All three SoC vendors are in the process of switching to ION.
This article takes a look at ION, summarizing its interfaces to user space
and to kernel-space drivers. Besides being a memory pool manager, ION also enables its clients to share buffers,
hence it treads the same ground as
the
DMA buffer sharing framework from Linaro (DMABUF). This article will end with a comparison of the two buffer sharing schemes.
ION heaps
Like its PMEM-like predecessors, ION manages one or more memory pools, some of which are set
aside at boot time to combat fragmentation or to serve special hardware needs.
GPUs, display controllers, and cameras are some of the hardware blocks that
may have special memory requirements.
ION presents its memory pools as ION heaps.

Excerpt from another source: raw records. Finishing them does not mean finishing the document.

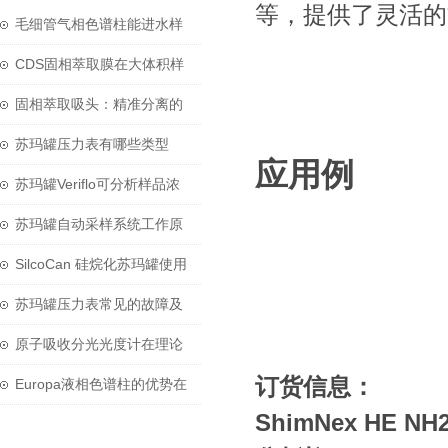
等，提供了灵活的
毛细管气相色谱柱能进水样
吗？
CDS固相萃取膜在大体积样
品前处理中的技术应用
固相萃取吸头：精准分离的
微型化学实验室
苏玛罐压力表有哪些类型
应用例
呢？又该怎么选呢？
苏玛罐Veriflo可分析样品浓
度范围广
苏玛罐自动采样系统工作原
理
SilcoCan 硅烷化苏玛罐使用
专有电抛光技术和超声工艺
苏玛罐压力表常见的故障及
原因分析
原子吸收分光光度计在理论
订货信息：
研究中的应用
Europa液相色谱柱的优势在
ShimNex HE 
其分离性能上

Each type of Android device can be
provisioned with a different set of ION heaps according to the memory
requirements of the device.
The provider of an ION heap must implement the following set of callbacks:
struct ion_heap_ops {
int (*allocate) (struct ion_heap *heap,
struct ion_buffer *buffer, unsigned long len,
unsigned long align, unsigned long flags);
void (*free) (struct ion_buffer *buffer);
int (*phys) (struct ion_heap *heap, struct ion_buffer *buffer,
ion_phys_addr_t *addr, size_t *len);
struct scatterlist *(*map_dma) (struct ion_heap *heap,
struct ion_buffer *buffer);
void (*unmap_dma) (struct ion_heap *heap,
struct ion_buffer *buffer);
void * (*map_kernel) (struct ion_heap *heap,
struct ion_buffer *buffer);
void (*unmap_kernel) (struct ion_heap *heap,
struct ion_buffer *buffer);
int (*map_user) (struct ion_heap *heap, struct ion_buffer *buffer,
struct vm_area_struct *vma);
};
Briefly,
allocate() and
free() obtain or release an
ion_buffer object from the heap.
A call to
phys() will return the physical address and length of the buffer, but only for physically-contiguous buffers.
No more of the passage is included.